There are several types of communication between the uterine and ovarian arteries (Figures 7, 8); according to the literature, in patients with type 1 and type 3 anastomosis, a low clinical effect was recorded in 22% of cases, and in 5.2% it was completely absent [6]. Unfortunately, reliable identification of collateral vessels between the uterine and ovarian systems is very laborious angiographically and is not always possible before their expansion following embolization of the uterine arteries (Figure 9). For this reason, most authors recommend that the ovarian arteries be studied in the absence or insufficient clinical effect of the performed uterine artery embolization followed by their additional embolization in the long term [13]. Other collateral vessels from the cystic and internal pudendal arteries are not able to fully restore blood supply to myomatous nodules after embolization of the uterine arteries and have no clinical significance.

 

Fig. 7. A selective angiogram of the ovarian artery: utero-ovarian anastomosis type 1.

 

Fig. 8. A selective angiogram of the ovarian artery: utero-ovarian anastomosis type 2.

 

Fig. 9. A selective ovarian artery angiogram: blood supply to myoma through the left ovarian artery.

 

A many-year experience in the management of patients with UL after UAE has shown that the main cause of technical failures is pronounced pathological tortuosity of the iliac arteries in 27% and angulation in the area of the orifice of the uterine artery and its proximal part in 16% of patients, and underestimation of vessels supplying uterine fibroids and the development of various anastomoses in 9% of patients, which become the cause of restoration of blood supply to myomatous nodules, which agrees with the clinical practice of other X-ray endovascular centers.

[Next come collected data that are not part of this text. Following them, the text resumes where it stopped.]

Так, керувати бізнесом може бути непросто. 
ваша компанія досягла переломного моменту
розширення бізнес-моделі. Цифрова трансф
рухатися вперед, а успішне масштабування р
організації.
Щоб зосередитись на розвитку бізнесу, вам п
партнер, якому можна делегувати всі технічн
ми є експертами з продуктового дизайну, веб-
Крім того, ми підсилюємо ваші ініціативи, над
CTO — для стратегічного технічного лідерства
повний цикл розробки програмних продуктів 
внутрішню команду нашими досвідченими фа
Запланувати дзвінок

Isolated blood supply to uterine fibroids from the ovarian artery leads to the inefficiency of UAE in 3.2% of cases, it can be leveled out by endovascular intervention through the radial access and embolization of myoma through the ovarian artery.

DISCUSSION

In recent years, the contingent of female patients wishing to preserve the uterus has changed towards late reproductive, perimenopausal and menopausal age. The features of the normal blood supply to the uterus in various age groups with uterine fibroids are presented in a number of publications highlighting the number of arteries supplying the organ, the peculiarities of branching and collateral connections.

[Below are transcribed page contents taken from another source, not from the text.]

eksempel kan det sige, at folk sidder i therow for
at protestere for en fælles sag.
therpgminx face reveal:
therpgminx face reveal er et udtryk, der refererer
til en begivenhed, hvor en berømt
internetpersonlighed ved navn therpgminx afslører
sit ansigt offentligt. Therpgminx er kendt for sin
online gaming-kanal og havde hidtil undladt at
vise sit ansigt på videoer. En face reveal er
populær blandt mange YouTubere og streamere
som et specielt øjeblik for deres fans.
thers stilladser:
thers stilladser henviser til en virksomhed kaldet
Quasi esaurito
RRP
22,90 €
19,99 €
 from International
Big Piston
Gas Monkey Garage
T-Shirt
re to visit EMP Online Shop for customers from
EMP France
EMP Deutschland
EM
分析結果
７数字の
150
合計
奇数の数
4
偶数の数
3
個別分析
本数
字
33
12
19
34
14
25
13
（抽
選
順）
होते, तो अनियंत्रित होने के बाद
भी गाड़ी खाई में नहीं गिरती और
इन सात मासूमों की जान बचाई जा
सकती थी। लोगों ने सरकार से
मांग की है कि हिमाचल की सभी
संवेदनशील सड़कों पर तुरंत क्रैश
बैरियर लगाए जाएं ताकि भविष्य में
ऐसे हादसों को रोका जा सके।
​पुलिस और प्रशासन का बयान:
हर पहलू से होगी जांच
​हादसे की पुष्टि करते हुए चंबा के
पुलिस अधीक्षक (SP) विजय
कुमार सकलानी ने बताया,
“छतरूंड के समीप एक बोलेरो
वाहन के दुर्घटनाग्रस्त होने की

Anatomical features of the uterine blood supply are important for making a decision before the UAE about the access and the type of embolic agent. The uterine artery is a branch of A. hypogastrica (A. iliaca interna), it can also be a branch of the inferior gluteal artery, have an initial common trunk with the superior gluteal artery, or be a branch of the inferior cystic artery. Thus, there are 5 types of origination of the uterine artery: the first branch of A. pudenda interna; a branch of A. glutea inferior; origination of the uterine artery between A. glutea inferior and A. glutea superior — trifurcation; a branch of A. obturatoria; a branch of A. Iliaca interna [8]. The lack of clinical effect of the procedure stimulated studying the variants of collateral blood supply to the uterus [6, 9–12].

CONCLUSION

Endovascular occlusion of the uterine arteries in patients with uterine leiomyoma is a fairly effective method of treating this disease, and an adequate assessment of the features of uterine angioarchitec-tonics in uterine leiomyoma can significantly improve the effectiveness of treatment and reduce the incidence of complications. The presented series of clinical observations from the clinical archive of the authors’ team demonstrates variants of uterine angioarchitectonics.

ADDITIONALLY

Funding. This article was not supported by any external sources of funding.

Conflict of interests. The authors declare no conflicts of interests.

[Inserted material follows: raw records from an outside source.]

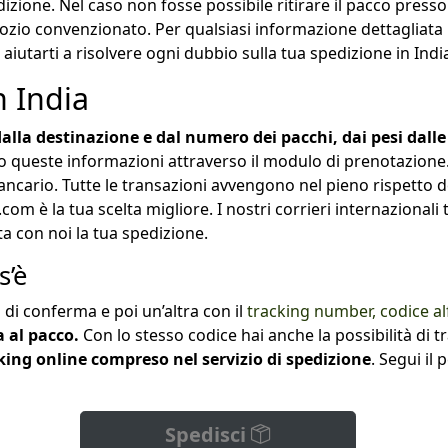
dizione. Nel caso non fosse possibile ritirare il pacco presso 
gozio convenzionato. Per qualsiasi informazione dettagliata ri
iutarti a risolvere ogni dubbio sulla tua spedizione in Indi
n India
dalla destinazione e dal numero dei pacchi, dai pesi dall
o queste informazioni attraverso il modulo di prenotazione.
bancario. Tutte le transazioni avvengono nel pieno rispetto 
.com è la tua scelta migliore. I nostri corrieri internazionali
a con noi la tua spedizione.
s’è
di conferma e poi un’altra con il
tracking number, codice al
a al pacco.
Con lo stesso codice hai anche la possibilità di t
cking online compreso nel servizio di spedizione
. Segui il
Spedisci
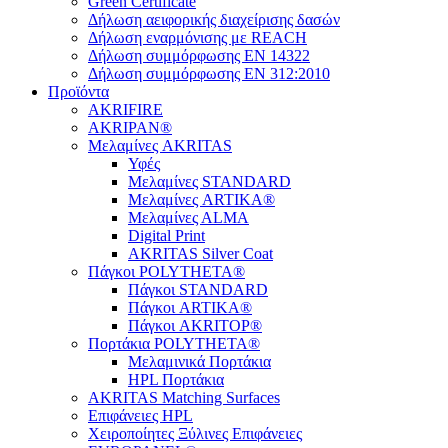
Green Certificate
Δήλωση αειφορικής διαχείρισης δασών
Δήλωση εναρμόνισης με REACH
Δήλωση συμμόρφωσης EN 14322
Δήλωση συμμόρφωσης EN 312:2010
Προϊόντα
AKRIFIRE
AKRIPAN®
Μελαμίνες AKRITAS
Υφές
Μελαμίνες STANDARD
Μελαμίνες ARTIKA®
Μελαμίνες ΑLMA
Digital Print
AKRITAS Silver Coat
Πάγκοι POLYTHETA®
Πάγκοι STANDARD
Πάγκοι ARTIKA®
Πάγκοι AKRITOP®
Πορτάκια POLYTHETA®
Μελαμινικά Πορτάκια
HPL Πορτάκια
AKRITAS Matching Surfaces
Επιφάνειες HPL
Χειροποίητες Ξύλινες Επιφάνειες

Contribution of the authors: E. Yu. Antropova, B. M. Sharafutdinov ― search for publications on the topic, analysis of literature, writing a text; S. A. Ryzhkin, M. I. Mazitova, M. N. Nasrullayev ― search for publications on the topic, text writing, expert assessment of literature. The authors confirm the correspondence of their authorship to the ICMJE International Criteria. All authors made a substantial contribution to the conception of the work, acquisition, analysis, interpretation of data for the work, drafting and revising the work, final approval of the version to be published and agree to be accountable for all aspects of the work.

Финансирование. Авторы заявляют об отсутствии внешнего финансирования при проведении исследования.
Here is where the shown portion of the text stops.